The aforementioned literature analysis indicates that although modern portfolio theory can plan alternative strategies that meet the efficiency frontier of the power generation portfolio, it will not be possible to obtain an optimal plan due to failure to consider the multiple objectives of the sustainable power system. Recognizing this limitation, Wang et al. [6] established a sustainable power system based on MPT as the foundation for analysis, clearly defining the significance of low-carbon transition for sustainable power supply. They incorporated the risk associated with the mix of power generation technologies and used an optimal control model to plan the optimal long-term mix of power generation technologies to achieve carbon reduction targets.
In recent years, Taiwan has been actively promoting its energy transformation. At the end of 2021, Taiwan’s power was supplied using fossil fuels (80%), nuclear energy (15%), and renewable energy (5%). In response to trends in global emissions reduction, in March 2022, Taiwan also declared a net-zero emission target by 2050, announcing an act addressing climate change to promote national emissions reduction targets in 2023. Therefore, it is crucial for power management organizations to take into consideration our domestic sources of electricity, and to construct a cost-effective, climate-resilient power generation portfolio in alignment with the 2050 net-zero pathway based on the unique characteristics of each type of power resource. This approach will be a key strategy for Taiwan to achieve energy transformation and presents a challenge in realizing the net-zero objective.
In view of this, the objective of this study is to map out Taiwan’s electricity structure trajectory up to 2050. Drawing on the sustainable power model developed by Wang et al. [6], this research enhances the analysis of correlations between the generation volumes, installed capacities of different technologies, and fuel usage to explore the optimal power mix pathway. This study strengthens empirical analysis, considering the United Nations’ Sustainable Development Goal 7 (SDG 7), which is to ensure access to affordable, reliable, and sustainable energy, planning various net-zero pathway scenarios, and outlining the development trends and limitations of different power generation technologies, with a special focus on renewable energy and CCS technology. Renewable energy is an important alternative power source for energy transition and low-carbon pathways, while CCS is a key technology for carbon reduction in current thermal power plants, providing a comprehensive and net-zero pathway-compliant power generation technology portfolio. Additionally, this study incorporates the levelized cost of electricity (LCOE) to cover all electricity generation costs, including traditional generation costs as well as additional carbon reduction and energy storage costs, to reflect the true cost of electricity generation (including environmental costs) as closely as possible. Based on these comprehensive considerations, this study plans an optimal power generation technology portfolio that fully considers cost, risk, and sustainability factors under the premise of meeting Taiwan’s 2050 net-zero emission goals, providing a reference for the government to plan our country’s medium- and long-term (2030, 2050) energy transition policy planning. In the development towards net-zero emissions, with the rapid advancement of hydrogen and CCS technologies, renewable energy, hydrogen energy, and thermal power plants with CCS technology will be key technologies for Taiwan’s net-zero electricity transition.
This paper is structured into five sections: Section 1 outlines the background and objectives of the study. Section 2 introduces a theoretical model for the power mix. Section 3 describes the methods of empirical analysis. Section 4 contains the results and subsequent analysis. Finally, Section 5 provides a conclusion and offers recommendations.

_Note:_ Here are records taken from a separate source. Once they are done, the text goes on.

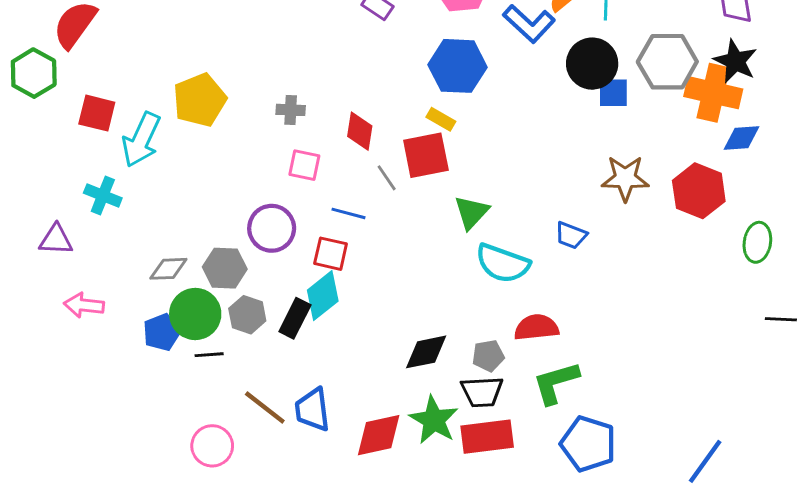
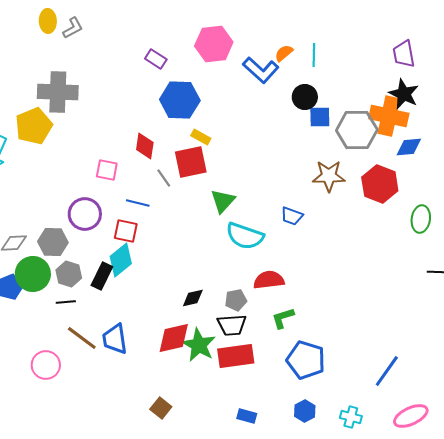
gray hexagon: (667, 62) -> (357, 130), moved
black circle: (592, 64) -> (305, 97), size x0.7
blue hexagon: (458, 66) -> (180, 100), moved
gray cross: (291, 110) -> (58, 92), moved, size x2.0
black diamond: (426, 352) -> (193, 298), size x0.7
black line: (209, 355) -> (66, 302), moved
green L-shape: (556, 383) -> (283, 318), size x0.7
red diamond: (379, 435) -> (174, 338), moved

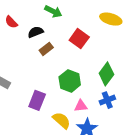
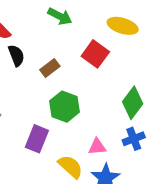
yellow ellipse: (111, 19) -> (123, 26), moved
black semicircle: (36, 32) -> (16, 55), moved, turned 91
green hexagon: (70, 81) -> (65, 107), moved

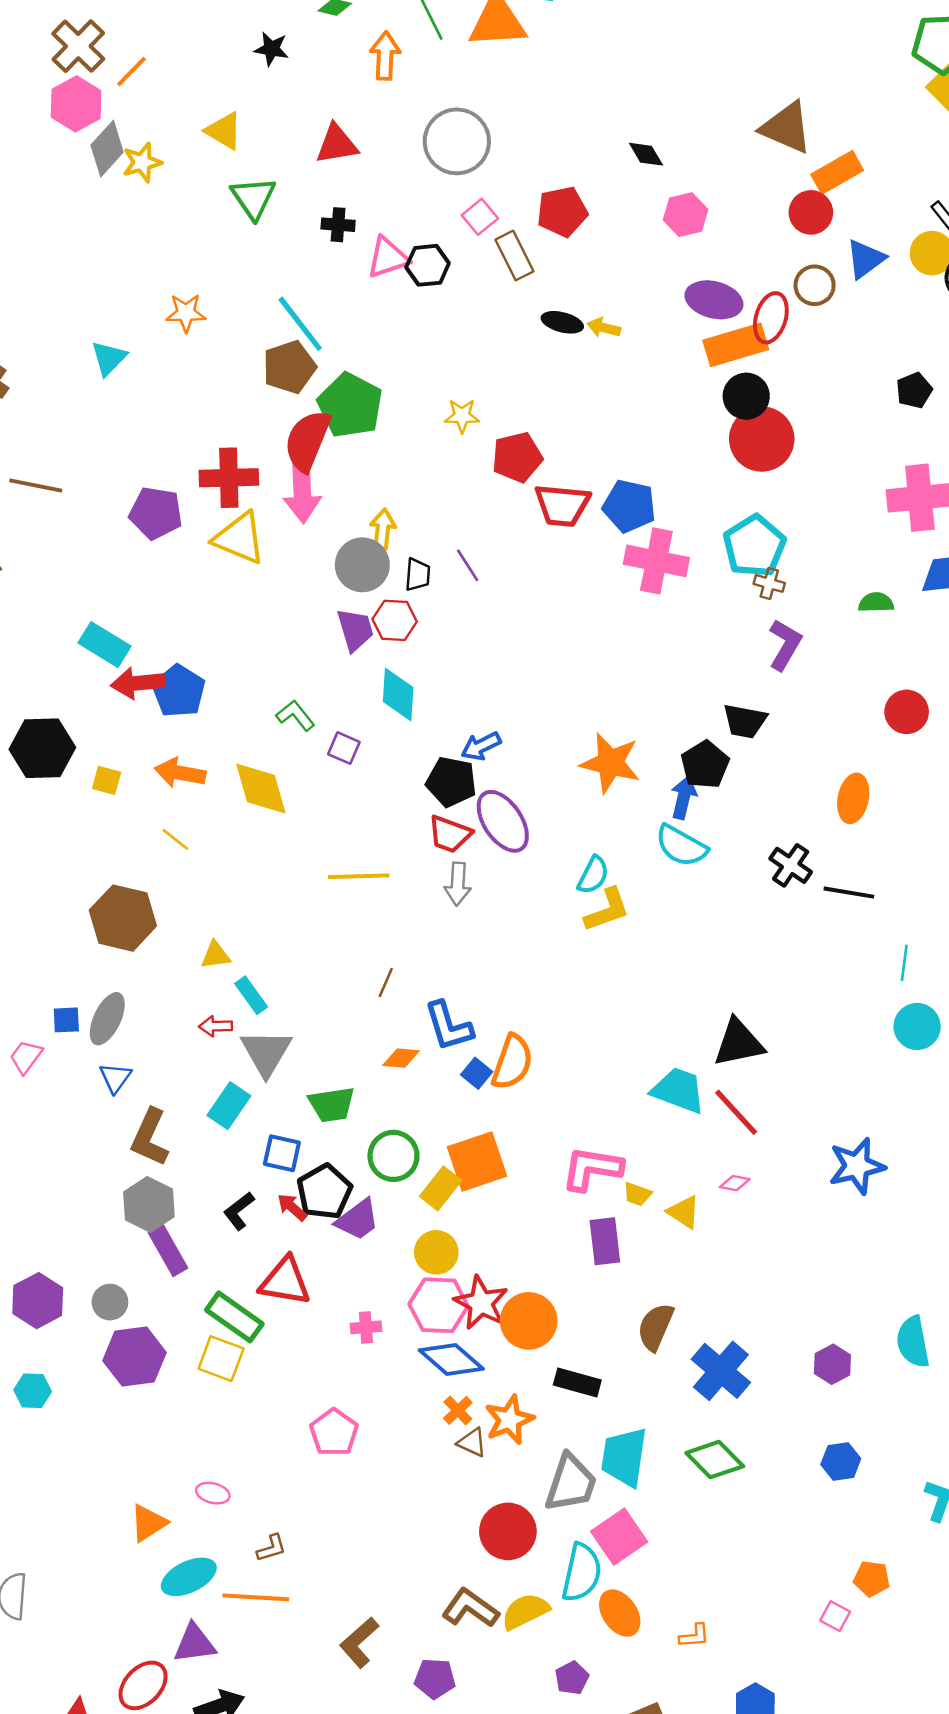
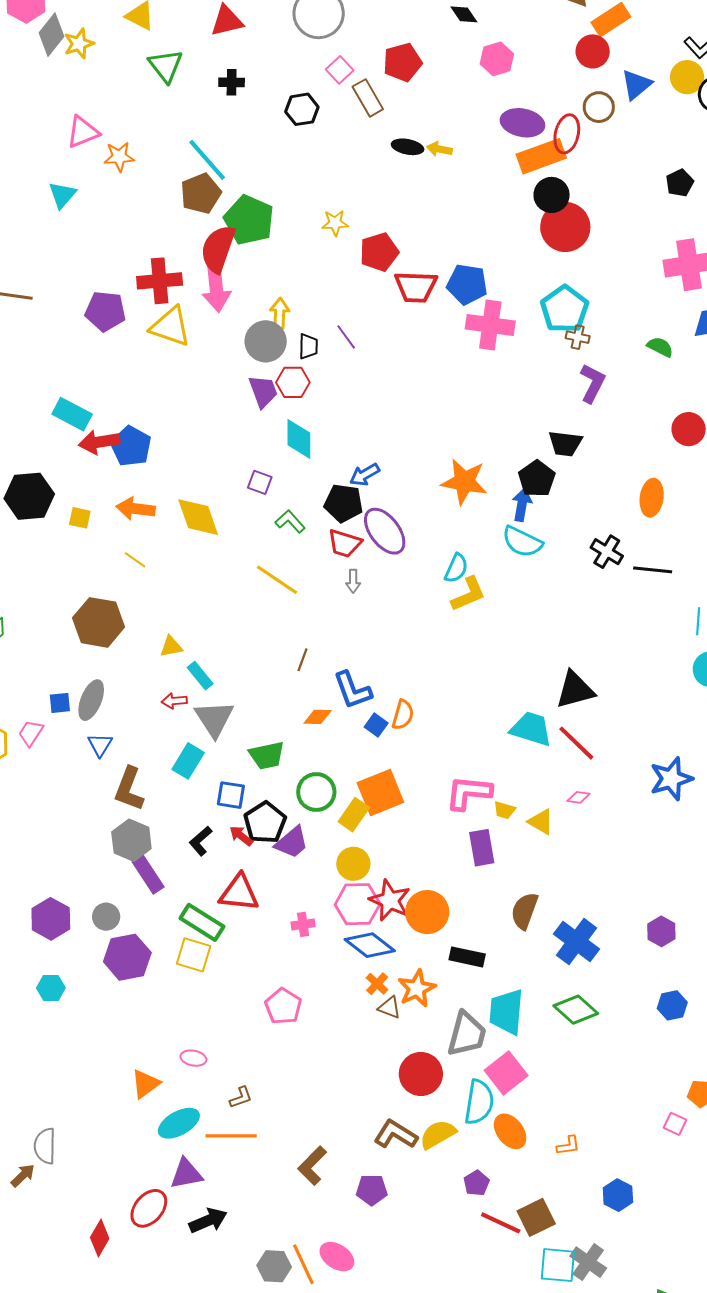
pink triangle: (388, 257) -> (83, 132), moved
green semicircle: (876, 603) -> (660, 347), turned 32
green L-shape: (295, 715) -> (290, 522), moved
yellow line: (359, 876) -> (277, 580), turned 39
gray arrow: (458, 884) -> (353, 581), size x0.7
orange semicircle: (512, 1062) -> (403, 715), size x0.7

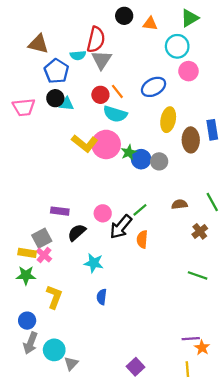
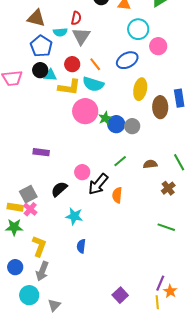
red semicircle: (96, 40) -> (76, 18), size x0.6
brown triangle: (38, 44) -> (36, 18), moved
cyan circle: (177, 46) -> (138, 29), moved
red circle: (100, 95) -> (72, 64), moved
yellow L-shape: (85, 143) -> (69, 87), moved, turned -30
green line: (140, 210) -> (120, 161), moved
purple rectangle: (60, 211) -> (41, 152), moved
purple line: (191, 339) -> (160, 283), turned -63
gray arrow: (30, 343) -> (42, 271), moved
cyan circle: (54, 350) -> (29, 295), moved
purple square: (135, 367) -> (120, 295), moved
yellow line: (187, 369) -> (157, 302), moved

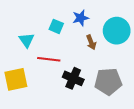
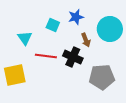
black cross: (73, 78) -> (73, 57), moved

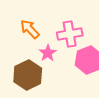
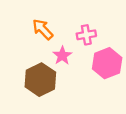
pink cross: (70, 34) -> (86, 35), size x0.7

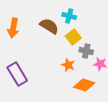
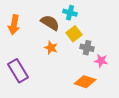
orange star: (68, 65) -> (51, 48), moved

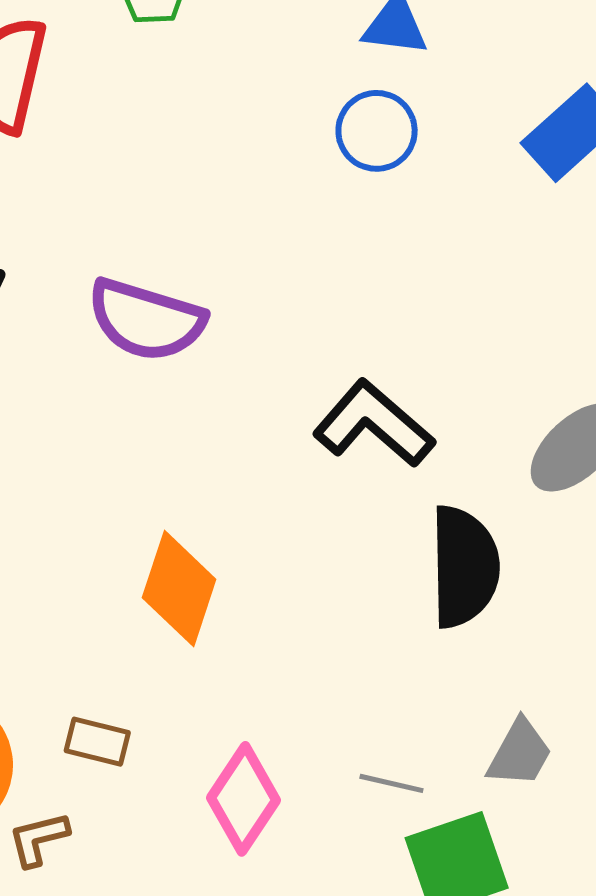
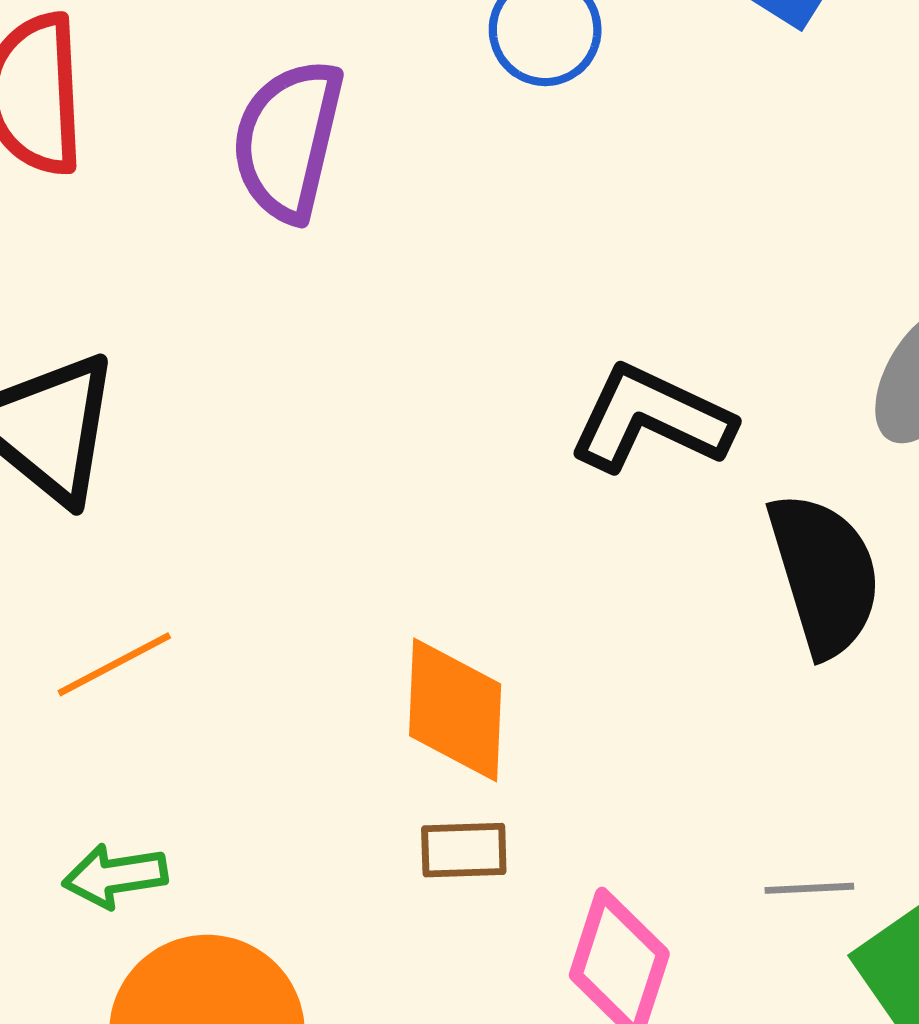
purple semicircle: (146, 320) -> (288, 140), moved, turned 102
brown rectangle: (97, 742) -> (464, 850), moved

2. Sustainable Power Model

Taiwan’s power system is a single electricity system, operated by the Taiwan Power Company, comprising domestic power plants, which include those utilizing fossil fuels, nuclear energy, and renewable sources. Initially, this article determines the representative power costs of these power plants. Subsequently, Wang, Lee, Hong, and Cheng [6] develop a cost-effective sustainable power model, integrating the MPT with optimal control theory and taking into account the sustainability criteria of the power system. Building upon the insights derived from this sustainable power model, this study delves into the interconnections among electricity generation, fuel usage, and installed capacity, thereby laying the groundwork for further empirical analysis.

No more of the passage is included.